I love that! My personal space is normally quite messy, but i see it as an organised mess ;D
When a room is to clean, organised and neat it puts me on edge where i feel uncomfortable. I like abit of clutter, it says to me ''Hey, just relax!'' But thats just me :).
 
Early on in my creative career I discovered that perhaps the most essential tension in life was that forged between the fixed and the free, between tightness and looseness, for it is in acceptance of a 'creative' balance between these two apparent opposites comes a third way, which is a resolution of both and a potential path to a fuller understanding and insight. Shakespeare (who wasn’t Shakespeare!) of course was the absolute master of this philosophy, literally embedding it into the form and use of 'his' verse whereby chaos meets order in a battle of wills and is resolved into a new way of being and seeing.

I must confess that from childhood I was pretty chaotic, my bedroom a perpetual mess and symptomatically, my life in near continual disorder. Over time I taught myself to become ordered to enough of a degree that I could balance this tendency somewhat, and now I prefer a healthy dose of order, tidiness and yes cleanliness along with the more spontaneous and messy in the momentness of being! In my creative profession I have to be ordered, organised, disciplined - for it is only from that form does true creativity emerge. Many creative types seem to view licence bordering on chaos as creativity personified but more than not it ends up as 'sound and fury signifying nothing'! Any study of genius in the field of creativity invariably reveals an incredible self-disciple, methodical purpose and intense, highly crafted skill that releases the well of spontaneity because the 'heat' of creativity is thus freed to express itself through a form and shape that is disciplined and directed. Contradictory to some perhaps but it seems to me, essential.

So form and discipline comes first as a conduit for its potential bi-product, creativity. But that doesn’t mean I am not surrounded by piles of books, items of occasional detritus and a freewheeling indifference at times to order. I suppose I therefore swing between the states - it all depends on a prevailing mood - tiredness, over work, stresses of life – all of which can lead to disorder; deadlines, schedules, focus, determination, a search for clarity, direction and a richer perception, all lead to order. I suppose the problem comes when you have too much of either (again what Shakespeare was exploring). Overly controlled, tightened and prescriptive behaviour will squeeze the life out of what you do; too much freedom, license and ill-discipline leads to chaos and lack of control or direction. The trick is to recognise just how much of both you need to generate something that has the value of both. It seems to be a microcosm for the macrocosm of natural law. Fixed natural laws vs. free will and quantum possibility for multiple choice. The universe has dared to structure itself so to enable growth and development. Carefully managed risk would be a way of seeing it! FWIW.
 
Michael BC, that was so well put, thank you!

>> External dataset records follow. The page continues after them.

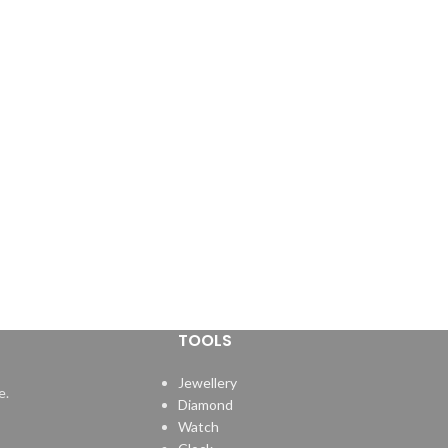
TOOLS
Jewellery
e.
Diamond
Watch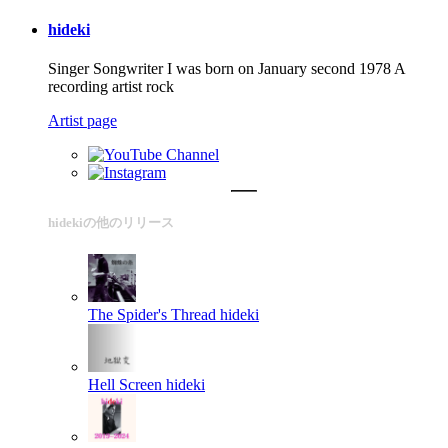
hideki
Singer Songwriter I was born on January second 1978 A
recording artist rock
Artist page
hidekiの他のリリース
The Spider's Thread
hideki
Hell Screen
hideki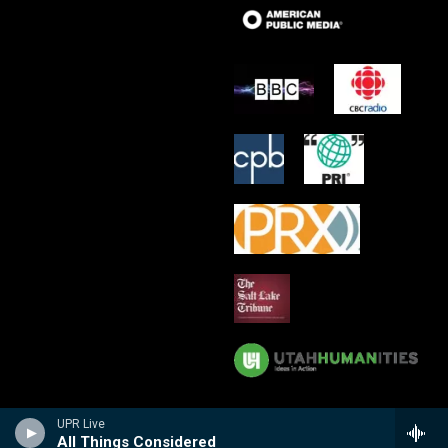
UPR Live
All Things Considered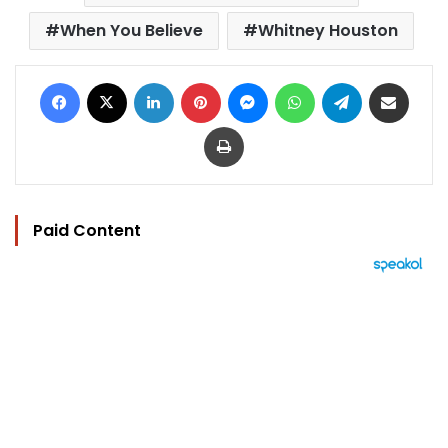
When You Believe
Whitney Houston
Facebook
X
LinkedIn
Pinterest
Messenger
WhatsApp
Telegram
Share via Email
Print
Paid Content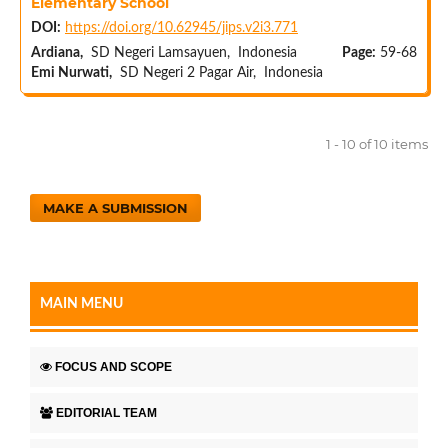
Elementary School
DOI:
https://doi.org/10.62945/jips.v2i3.771
Ardiana,
SD Negeri Lamsayuen, Indonesia
Page:
59-68
Emi Nurwati,
SD Negeri 2 Pagar Air, Indonesia
1 - 10 of 10 items
MAKE A SUBMISSION
MAIN MENU
FOCUS AND SCOPE
EDITORIAL TEAM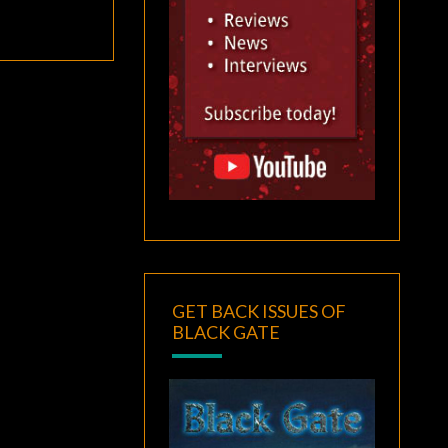
GET BACK ISSUES OF
BLACK GATE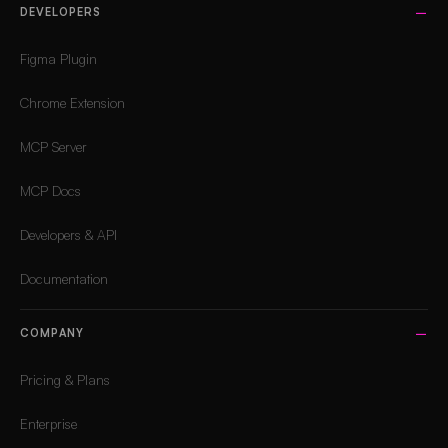
DEVELOPERS
Figma Plugin
Chrome Extension
MCP Server
MCP Docs
Developers & API
Documentation
COMPANY
Pricing & Plans
Enterprise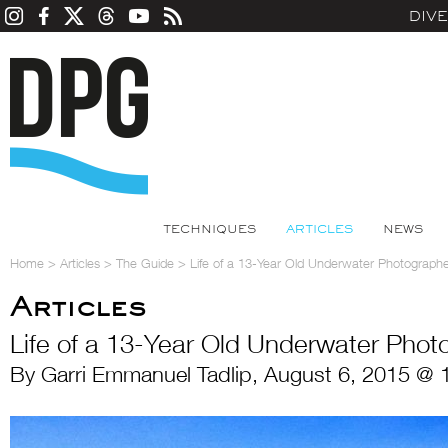
DIV
TECHNIQUES
ARTICLES
NEWS
Home
>
Articles
>
The Guide
>
Life of a 13-Year Old Underwater Photograph
Articles
Life of a 13-Year Old Underwater Phot
By Garri Emmanuel Tadlip, August 6, 2015 @ 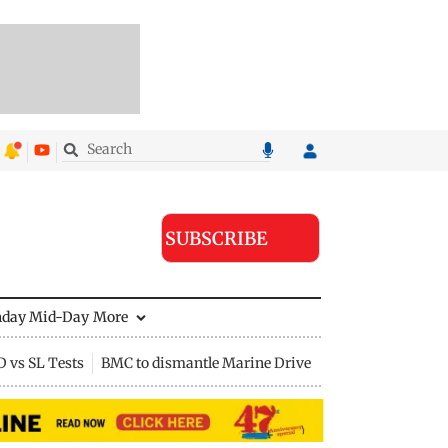
SUBSCRIBE
nday Mid-Day
More
D vs SL Tests
BMC to dismantle Marine Drive divider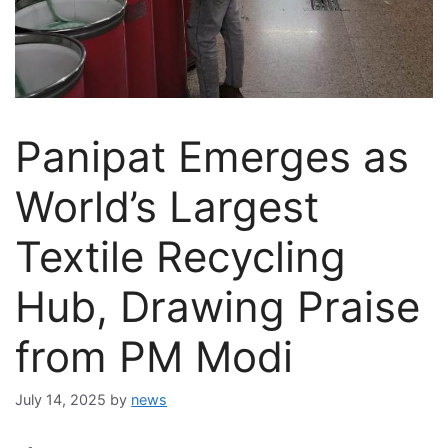
Panipat Emerges as
World’s Largest
Textile Recycling
Hub, Drawing Praise
from PM Modi
July 14, 2025
by
news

I think you're totally right, in most cases the "creative type" who is totally chaotic, ill-organized and just lets himself be where the wind blows him is a myth. Maybe that's true though for some pathological forms of "modern art", but real art is Work. I think Steven Pressfield in his little book "The War of Art" brings this point home very neatly. There's a thread about it here.

In this pathological society, it's easy to justify (self-)destructive behavior like living in a mess, always being late and never be organized as "creative", but mostly I think this is only a rationalization for failing in life even at a very basic level. It can also be expression of a lack of self-esteem I think: Once I got myself and my life more organized, a lot of things changed, and it helped me feeling more balanced and self-confident. The other side of the spectrum of course is obsession, but I think most people idealizing a chaotic lifestyle shouldn't worry about that, it's not their problem. Btw., changing these bad habits offers lots of opportunities for doing the Work, osit.